Stage « cross » encadré par Damien Lacaze

… par notre poétesse Mathilde dite Mat la Menace, la Matmut, …:o)

du samedi 30 Mai au lundi 1er Juin 2020

Nous étions finalement cinq pilotes du club Saint Hil’Air à rejoindre Embruns où nous attendaient Dam’s Lakaz et des orages déchaînés ^^ du moins le vendredi soir…
Rendez-vous est donné le samedi matin à 8h sur un parking bien situé. Pendant que le ciel se lave de l’humidité tombée la veille, nous formons un cercle où chacun se présente brièvement : Emmanuel Moreau, Gilles Eudes, Pierre GarinSimon Agnan et moi-même du club. Lacroux Ludovic un pilote de la vallée volant sous Rush4 complète le groupe des stagiaires. Nos attentes sont plutôt similaires : découvrir les Alpes du Sud, progresser en cross notamment en termes de placement et bien sûr faire des heures avec nos ailes après cette longue période de confinement qui nous a bloqués au sol. COVID19 oblige, nous avons un camion neuf places conduit par Nico et mon Kangoo conduit par Tommaso venu en renfort pour respecter les mesures de distanciation.

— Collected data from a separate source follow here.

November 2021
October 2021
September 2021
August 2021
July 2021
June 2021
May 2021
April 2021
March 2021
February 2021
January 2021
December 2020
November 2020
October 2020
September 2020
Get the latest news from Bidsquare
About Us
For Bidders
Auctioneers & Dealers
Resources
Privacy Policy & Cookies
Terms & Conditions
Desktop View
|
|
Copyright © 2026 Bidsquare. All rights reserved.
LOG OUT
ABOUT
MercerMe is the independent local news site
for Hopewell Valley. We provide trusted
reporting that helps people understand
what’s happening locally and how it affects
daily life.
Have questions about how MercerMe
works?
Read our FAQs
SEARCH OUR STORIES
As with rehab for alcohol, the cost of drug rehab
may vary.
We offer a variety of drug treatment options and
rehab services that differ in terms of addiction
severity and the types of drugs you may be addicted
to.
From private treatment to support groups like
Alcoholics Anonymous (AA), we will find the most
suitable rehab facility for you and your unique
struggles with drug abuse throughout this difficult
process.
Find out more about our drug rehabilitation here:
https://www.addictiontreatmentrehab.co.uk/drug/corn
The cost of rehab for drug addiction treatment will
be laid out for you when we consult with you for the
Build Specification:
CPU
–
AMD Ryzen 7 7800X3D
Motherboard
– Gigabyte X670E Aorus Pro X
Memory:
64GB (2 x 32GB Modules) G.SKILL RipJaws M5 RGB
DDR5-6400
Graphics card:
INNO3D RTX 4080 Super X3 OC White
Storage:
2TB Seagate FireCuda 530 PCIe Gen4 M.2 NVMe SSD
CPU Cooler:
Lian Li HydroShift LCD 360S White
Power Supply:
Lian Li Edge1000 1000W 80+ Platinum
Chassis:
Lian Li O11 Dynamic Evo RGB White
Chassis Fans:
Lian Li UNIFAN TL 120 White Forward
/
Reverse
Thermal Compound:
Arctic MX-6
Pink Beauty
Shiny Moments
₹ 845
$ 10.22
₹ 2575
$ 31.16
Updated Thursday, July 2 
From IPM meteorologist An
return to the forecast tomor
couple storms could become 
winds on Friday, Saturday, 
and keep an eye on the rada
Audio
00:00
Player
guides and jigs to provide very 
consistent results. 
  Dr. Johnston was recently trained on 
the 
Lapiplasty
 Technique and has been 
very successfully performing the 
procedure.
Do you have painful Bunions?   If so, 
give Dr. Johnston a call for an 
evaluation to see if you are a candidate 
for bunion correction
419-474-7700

JOUR 1 : découverte du bocal de Vallouise

En route pour la porte d’entrée des Écrins, ce qui devrait nous permettre de voler à l’abri du vent de Nord annoncé en altitude. Quelques parapentes sont déjà en l’air lorsque nous rejoignons le décollage de Puy Aillaud. Ça thermique déjà ! Nous avions envisagé un vol d’évaluation avec exercices du type tangage/roulis… ce sera pour une autre fois ! On montrera la maîtrise de notre aile sur les trois axes en entrant dans les ascendances (ce qui me convient parfaitement ^^). Chacun se prépare, j’essaye d’être la plus efficace possible et de décoller vite. Je suis pas mal stressée et comme en compète, j’ai envie d’être en l’air rapidement pour tâter la masse d’air en attendant le start. Deux voiles décollent juste avant nous, une Delta 3 et une Zeno. On va pouvoir les surveiller. Me voilà en position de départ, les cinq sens en éveil et le cerveau qui mouline à fond. Dans le questionnaire que Damien nous a fait remplir avant le stage, à la question « quel est votre point fort ? » j’ai répondu : « le thermique (le trouver, l’enrouler) » et maintenant que je fais face à ma voile en attendant la bonne bouffe, je me dis qu’il va falloir être à la hauteur de ma réponse. Gloups !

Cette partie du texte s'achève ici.